Miss de Ferrers cut her a quick glance, revealing hazel in her eyes. “Why? Because I’m the only lady chemist in Jersey and you’re the only lady doctor?”

“Well ... yes.” Why did Ivy feel that was the incorrect answer?

A huff of a chuckle. Miss de Ferrers scooped the ointment into a squat glass jar and swirled the tip of her spatula inside, creating a tiny peak. “I apologize, but I have no taste for feminine friendships.”

Ivy’s jaw froze open, and she guided it closed. Pain pinged in her chest for the woman who must have seen only the ugly side of feminine friendship—and for herself, because she missed the beautiful side.

At Oxford, there were only twelve women in Ivy’s year of medical school. They’d banded together to support and help each other. They’d become lifelong friends.

The chemist set down the ointment jar, picked up a bottle of brown-black iodine solution, and handed it to Ivy. “That will be two shillings, please.”

Concealing her sigh, Ivy paid Miss de Ferrers with the new two-shilling banknote printed in Jersey due to a shortage of coins.

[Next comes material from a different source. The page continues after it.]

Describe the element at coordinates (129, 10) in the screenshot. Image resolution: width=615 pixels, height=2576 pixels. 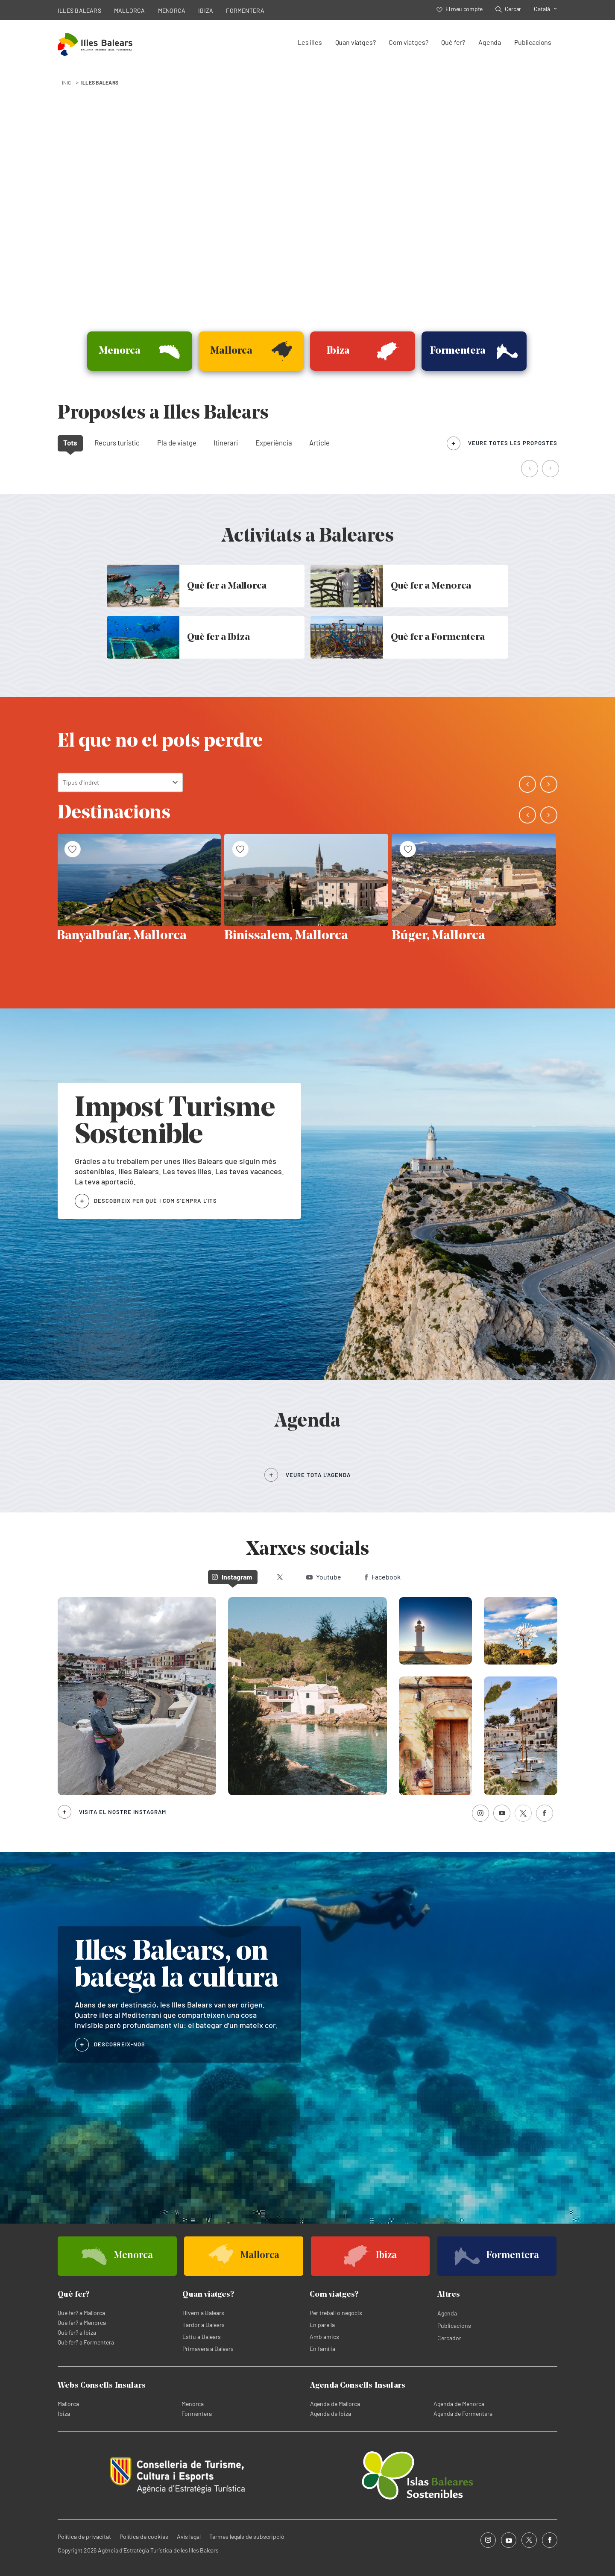
I see `MALLORCA` at that location.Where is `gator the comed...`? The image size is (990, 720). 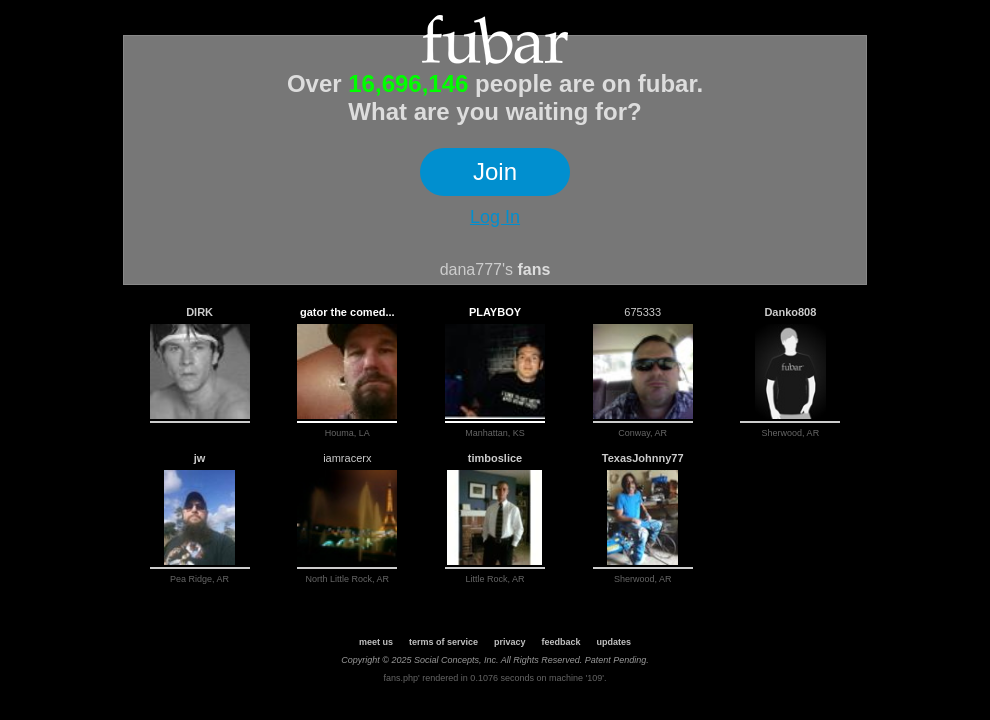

After saying goodbye, she cycled along Queen Street. Yes, she had lifelong friends, but they were in England. She couldn’t see them, couldn’t talk to them, couldn’t even write them. And her childhood friends in Jersey? Whilst Ivy had been away at university, they’d married and had children and formed new circles with no room for her.

How she missed Dad and Mum. Messages passed between them through the Red Cross, but only about twice a year, with a limit of twenty-five words, and delayed by several months.

At least Ivy had her aunts, uncles, sister, and brother.

Ivy pedaled up Bath Street to La Bliue Brise, painted white with peacock-blue shutters and door.